Investing young can pay big dividends

By DAVID CLUCAS
For the Boulder County Business Report
January 23, 2004


Many fathers place importance on teaching their sons about how to throw a baseball, fix a flat tire and drive a car. My dad added one more to the list -- he taught me how to invest and manage my money at a young age.

Being part of the world's largest economic superpower, you would think many American parents and schools would pass on their financial wisdom to their children sometime during late high school or early college. Especially since about one-third of the nation's teen-agers have a job and receive paychecks every year, according to U.S. Bureau of Labor Statistics. Many others bring in cash through mowing lawns and baby-sitting.

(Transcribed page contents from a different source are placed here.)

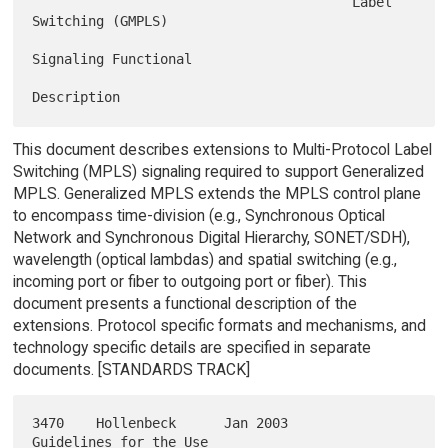
                                        Label 
Switching (GMPLS)

Signaling Functional

This document describes extensions to Multi-Protocol Label
Switching (MPLS) signaling required to support Generalized
MPLS. Generalized MPLS extends the MPLS control plane
to encompass time-division (e.g., Synchronous Optical
Network and Synchronous Digital Hierarchy, SONET/SDH),
wavelength (optical lambdas) and spatial switching (e.g.,
incoming port or fiber to outgoing port or fiber). This
document presents a functional description of the
extensions. Protocol specific formats and mechanisms, and
technology specific details are specified in separate
documents. [STANDARDS TRACK]
3470    Hollenbeck      Jan 2003        
Guidelines for the Use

But at 25 years of age, I find that many of my peers still know little to nothing about the stock market, 401(k)s or Roth IRAs. These are some of life's basic investing tools, and as my dad says, the younger you start the better off you'll be. Furthermore, it seems that many young people even lack basic personal finance skills on how to balance a checkbook, keep credit card spending in check, and shop around for the best value.

"Personal finance is one of the most important things to learn about in life, but I think most college students don't know anything about it," said University of Colorado Associate Professor of Finance Eric Hughson. Even with beginning business majors, Hughson said he finds some of his freshmen unaware about how interest rates, car loans and credit cards work.

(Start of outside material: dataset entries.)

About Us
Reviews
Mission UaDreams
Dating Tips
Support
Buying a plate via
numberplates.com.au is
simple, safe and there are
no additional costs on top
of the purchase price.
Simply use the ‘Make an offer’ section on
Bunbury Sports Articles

"They teach a lot of fancy math in high school, but I think they also need to be teaching the practical side," Hughson said. "Basic personal finance is a course everyone should take."

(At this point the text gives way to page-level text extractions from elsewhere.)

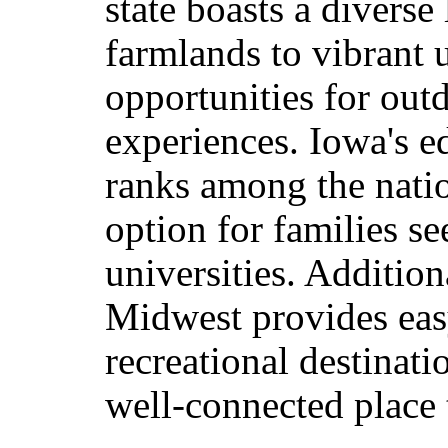
state boasts a diverse
farmlands to vibrant 
opportunities for outd
experiences. Iowa's e
ranks among the nation
option for families s
universities. Addition
Midwest provides easy
recreational destinat
well-connected place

For myself, I was lucky to have a father who worked closely with investments, and he taught me many things that the schools didn't. When my first paychecks began to roll in, he encouraged me to open a Roth IRA. The basic principle of a Roth IRA is that the earnings have been taxed once at my current low rate before going in, but then as it grows with investments, the larger final amount will be tax-free when I withdraw it later. The earlier one invests in something like a Roth IRA, the greater its value will be down the road.

To use a simple example, even if a person at my age of 25 puts in only $1,000 for their entire life and the investment returns an average of 8 percent for 40 years to the age of 65, that single investment ultimately will be worth $21,725, tax-free. Compare that to putting in $1,000, 10 years later at age 35 -- when most people seem to start caring about investing -- and the money grows only half as much to $10,063. The profits and differences between these two numbers are even greater if the person makes additional regular annual investments.

It is pretty easy to set up something like a Roth IRA. Most people can do it through the Internet with a mutual fund company and send a check by mail.

Simple yet powerful investment lessons, such as the one above, only seem to reach a small percentage of college students -- most of those few are business students like Napoleon Ta, a 20-year-old finance major at the University of Colorado in Boulder.

"I feel that learning the basics of finance and financial markets is extremely important to everyone," Ta said. "Over 80 percent of the population is an active or passive participant of the financial markets, so if people have a better understanding of finance, it will no doubt increase the prosperity of the population as a whole."

Ta said he recommends to many of his classmates to take business and economic courses, but he does not think it should be a requirement. "For some people, this subject is as fun as watching paint dry," Ta said.

University of Colorado Accounting Professor David Guenther said it is up to the parents to convince their children that some business education can pay off down the road.

Of those students who do explore business education, Guenther said it is sometimes difficult to get younger people to look at the markets in a long-term view.

"When the Internet bubble was going on, a lot of my students just wanted to get a job with some of the local fast-rising high-tech firms," Guenther said. Students were hoping to make a lot of fast money, he said.

"It was difficult to teach the fundamentals of valuation when they seemed not to exist anymore," Guenther said. He said the number of accounting majors at CU actually declined during those good economic times because business students looked toward working with the markets and information systems. But since the markets' downturn in 2000, the accounting major numbers are back on the rise, Guenther said.

In Hughson's investment management class, about 20 students are in charge of investing about $200,000 in donations from Gary Roll? with TransAmerica. In three years of a mostly difficult investment market, the class has profited about $10,000, which is put forth to scholarships for future students.

Hughson said the two main things young people need to know about investing are diversification and valuation.

"What happened last week seems to be the most important thing to students," Hughson said.

"They want to invest in any sector that's hot recently."

Perhaps the best advice for any young or experienced investor is to invest in products they understand, my dad says. With that advice, I've invested in sporting good stores, comic-book producers and video game companies, and so far it's worked out pretty well. Thanks dad.